The Political Logic Behind Trump Cannabis Rescheduling
Cannabis reform is no longer a niche issue. Voter support for legalization consistently polls above 60 percent nationwide. Veterans groups, medical professionals, small business owners, and civil liberties advocates increasingly align on reform.
Economically, the case is just as strong. Cannabis is labor intensive, domestically rooted, and capable of generating tax revenue and job creation at scale. At a time when traditional agriculture and consumer discretionary spending are under pressure, cannabis represents a rare growth sector with proven demand.
It is also impossible to ignore the personal and political dynamics that often shape policy outcomes. While we do not know whether President Trump’s son in law had any direct involvement in shaping cannabis policy, the broader political reality is undeniable.
You can't spell Kushner without “Kush.”
That observation may be tongue in cheek, but the underlying truth is serious. Cannabis reform aligns political incentives with economic logic in a way few other policy issues do.
What This Means for Operators and Investors
If rescheduling proceeds, even partially, the implications are significant.
Licensed operators will see immediate relief from punitive tax treatment. Capital markets will reassess risk profiles. Buyers and sellers will revisit valuations that were previously constrained by regulatory drag rather than operational performance.

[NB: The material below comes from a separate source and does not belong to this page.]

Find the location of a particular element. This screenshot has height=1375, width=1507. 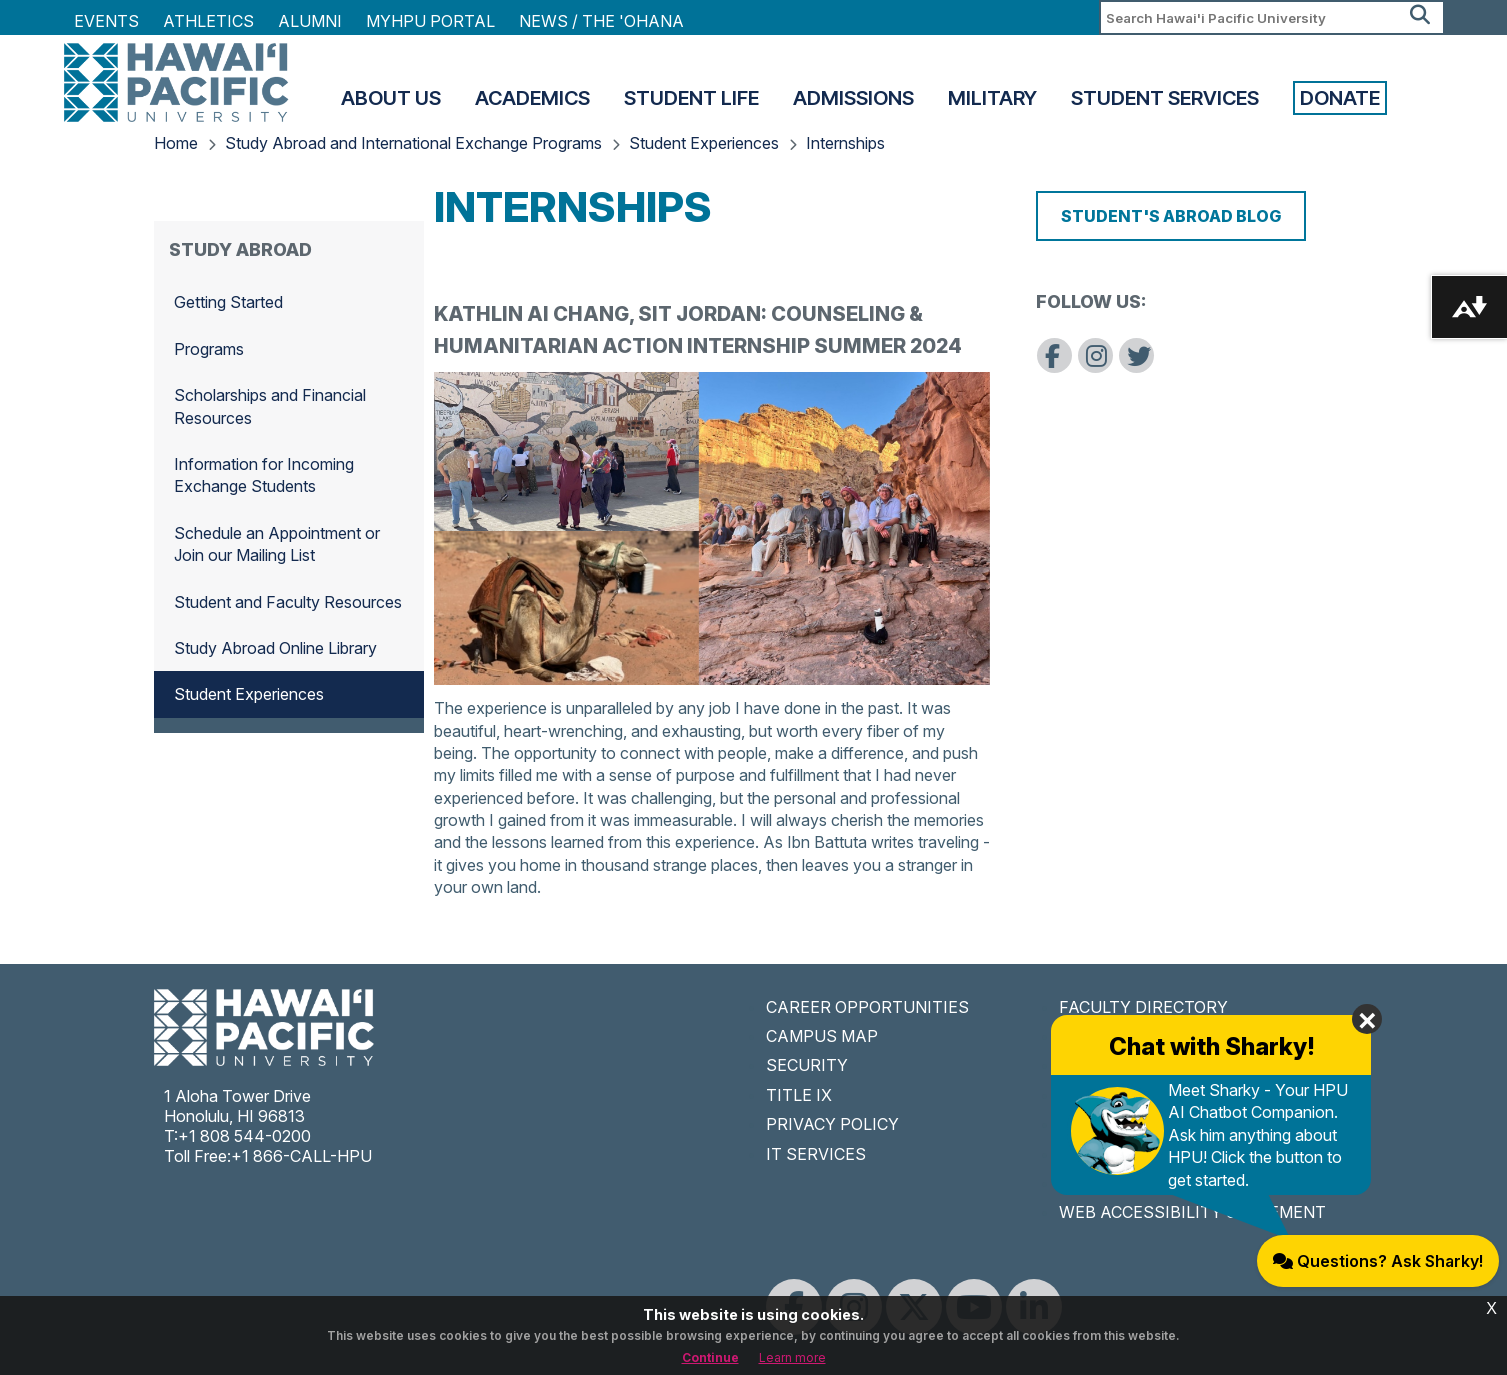 Home is located at coordinates (176, 143).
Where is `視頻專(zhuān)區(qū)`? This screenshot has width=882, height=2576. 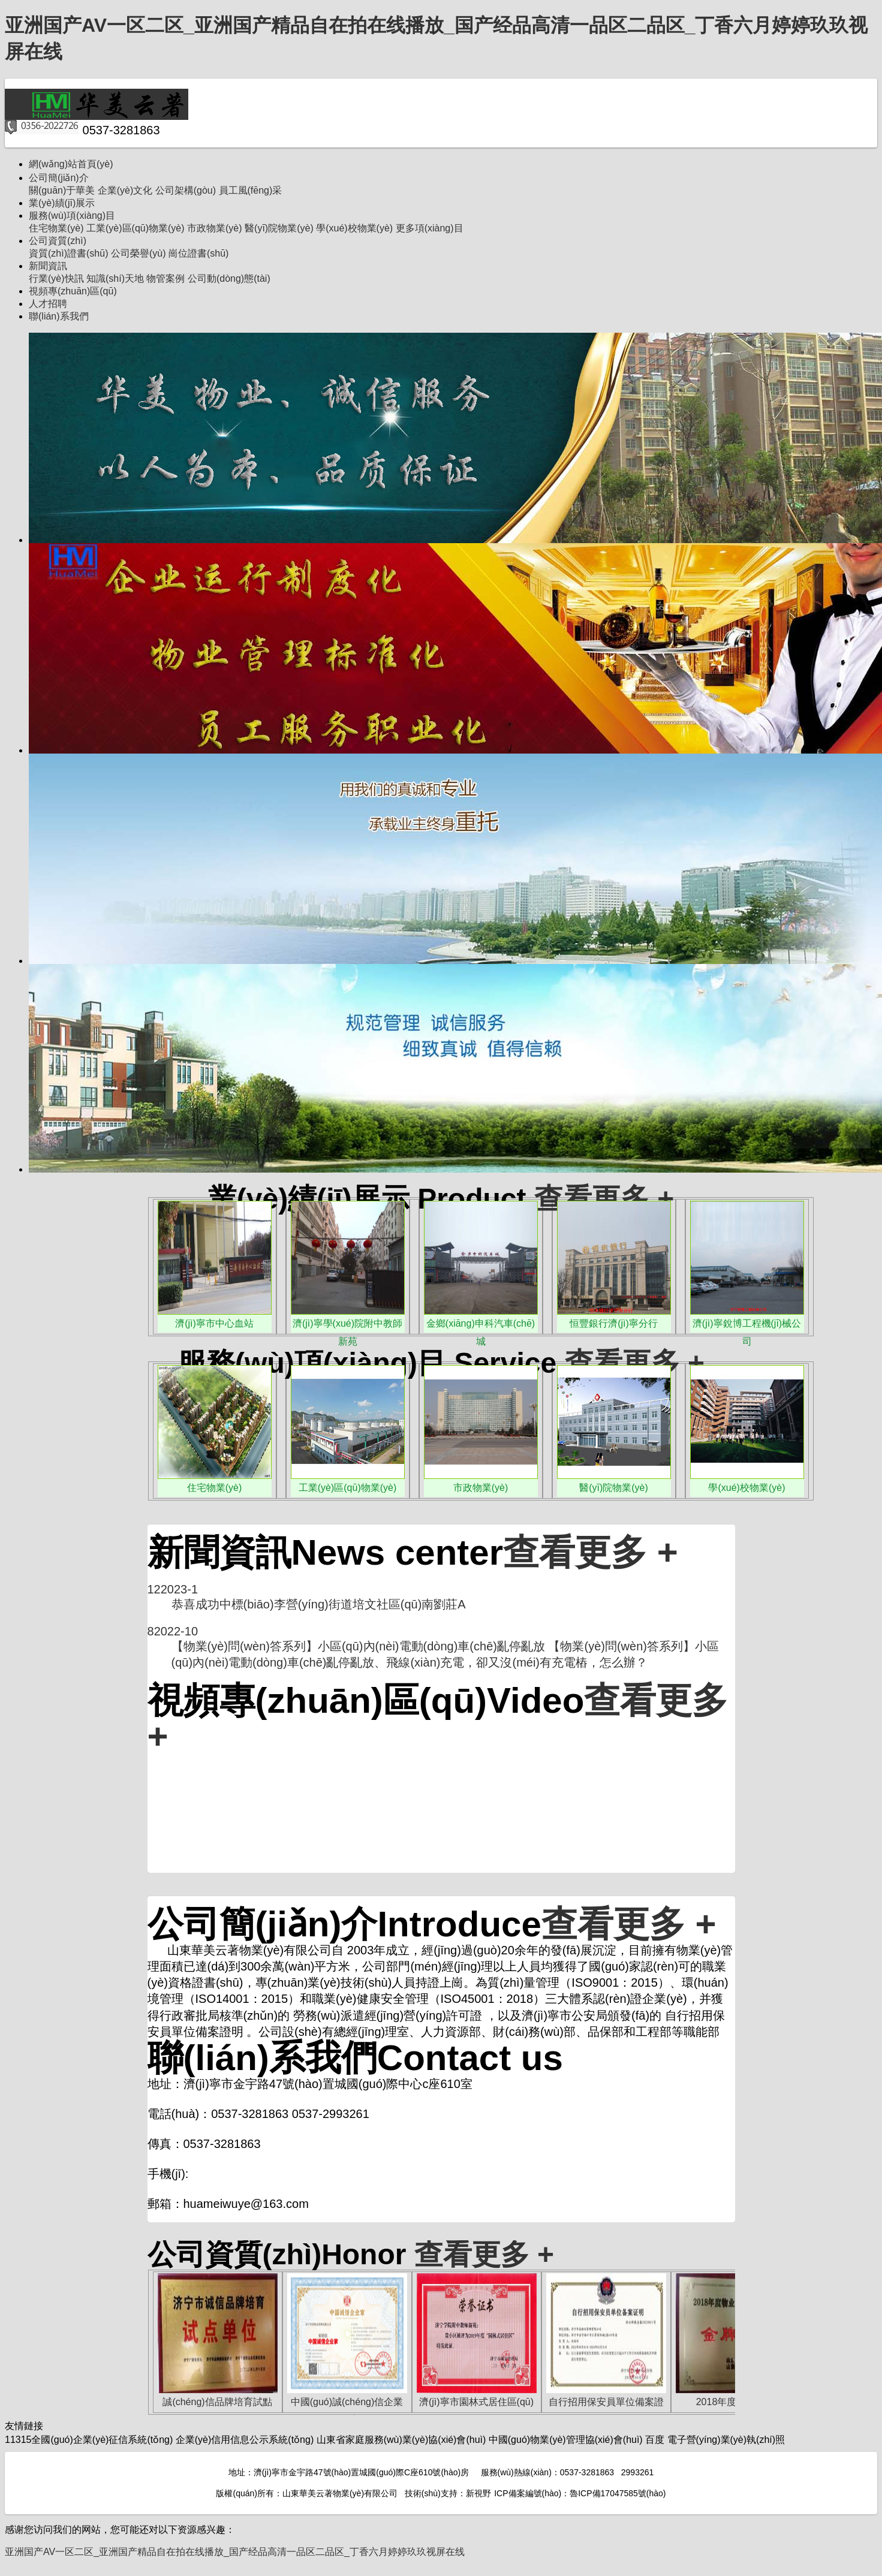 視頻專(zhuān)區(qū) is located at coordinates (73, 291).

At the same time, reform at the federal level may intensify competition. Illicit operators will not disappear overnight. State level regulatory complexity will persist. Rescheduling is not the end of the story, but it is a turning point.
For California operators in particular, federal movement helps legitimize a market that has long operated under contradictory signals. Over time, clarity favors compliance, scale, and professionalism.
Conclusion: Progress Is Still Progress
Cannabis should never have been placed on the Controlled Substances Act. Moving it down a notch does not fully right that wrong. But reform rarely arrives all at once.
If President Trump proceeds with executive action on Schedule III, it will mark a meaningful step forward. It will signal to markets, regulators, and consumers that federal policy is finally beginning to catch up with reality.
At Pac Garden Assets, we support reform however it comes. The alternative is more delay, more distortion, and more growth of unregulated markets at the expense of legitimate businesses.
And if history tells us anything, it is that once cannabis reform starts moving, it rarely stops.
FAQ: Trump Cannabis Rescheduling and Schedule III
Can Trump reschedule cannabis by executive order? A president cannot unilaterally change marijuana’s scheduling with a single signature, but an executive order can direct federal agencies like the DEA and DOJ to accelerate and complete the rescheduling process.
What does Schedule III mean for cannabis businesses? Schedule III would recognize accepted medical use and could eliminate the application of IRS Section 280E, allowing cannabis businesses to deduct ordinary expenses and improve cash flow. Banking would also likely normalize over time, reducing capital costs and supporting more sustainable growth.
Does rescheduling legalize cannabis federally?No. Rescheduling does not legalize cannabis or resolve interstate commerce, banking, or state law conflicts. It is an administrative change, not full legalization.
Why is Schedule III not full reform?Cannabis would still remain on the Controlled Substances Act. Many industry participants argue it should be regulated like alcohol, not treated as a controlled substance at all.
Why does cannabis rescheduling matter to investors?Rescheduling signals reduced policy risk, improved tax treatment, and stronger long-term fundamentals, all of which can influence valuations and capital formation.